L’arsenal thérapeutique bien que présent ne représente que peu de choses vraies. Il n’a existé que pour pratiquement rien, en tout cas il n’a rien à voir avoir avec sa propre discipline corporelle et physique. Marcel Mandelkorn ne boit pas, ne fume pas, pratique régulièrement le sport, en plus il a toujours cherché à se protégé de toute agression mentale qu’il qualifie de parti pris, de foutaise, de charlatanisme. Pourtant Fragilisé par le traitement médicamenteux,il devient demandeur de médicaments, ces remèdes qui ont vocation à masquer l’anxiété, le mal être, jusqu’à ne plus pouvoir s’en passer. Après vingts de mariage, il divorce, sa femme a finit par aliéner le tissu conjugal prétextant son caractère, prétextant qu’il est toujours malade.

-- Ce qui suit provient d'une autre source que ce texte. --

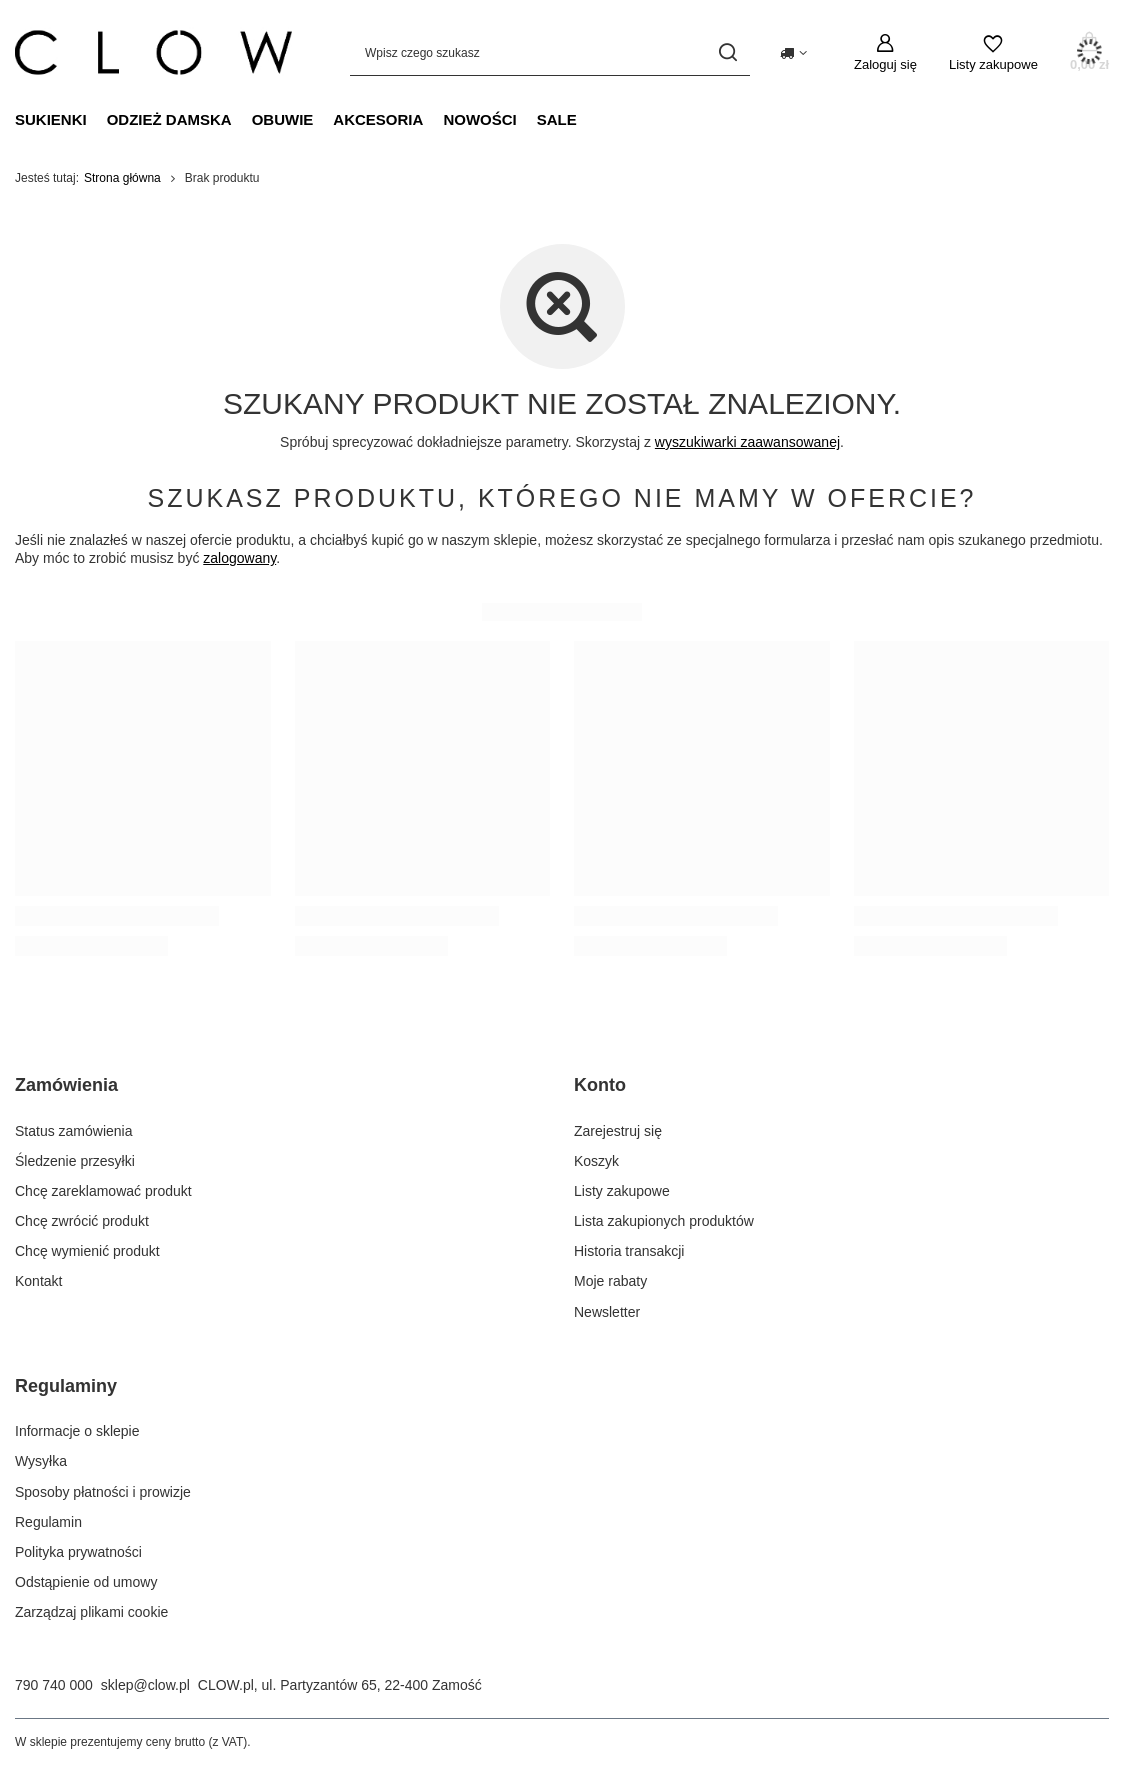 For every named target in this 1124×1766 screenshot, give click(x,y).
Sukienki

En partant le jour où sa fille trouve un petit appartement et se fiance,elle ne reviendra plus sauf une fois, prêt à reprendre avec lui. Il refuse. Il ne sors donc pas grandi de cette expérience mais vous la livre comme une expérience qu’il a vécu de façon extrème.Vous pouvez prendre contact avec !e site societedesecrivains.com pour lire son livre ou en faire une petite publicité car éditer un livre coute cher et il aimerait tellement en vendre quelques uns pour au moins récupérer de son effort financier et intellectuel
Bonjour à tous ; Je me permet de venir aussi apporté mon témoignage contre la psychiatrie-criminel : Je fus intérné ABUSIVEMENTsur la ville de STRASBOURG , le 19 octobre 2007 et ensuite je vais échappé à DEUX TENTATIVES DE MEURTRES DEGUISES EN ACCIDENTS DE VOITURES .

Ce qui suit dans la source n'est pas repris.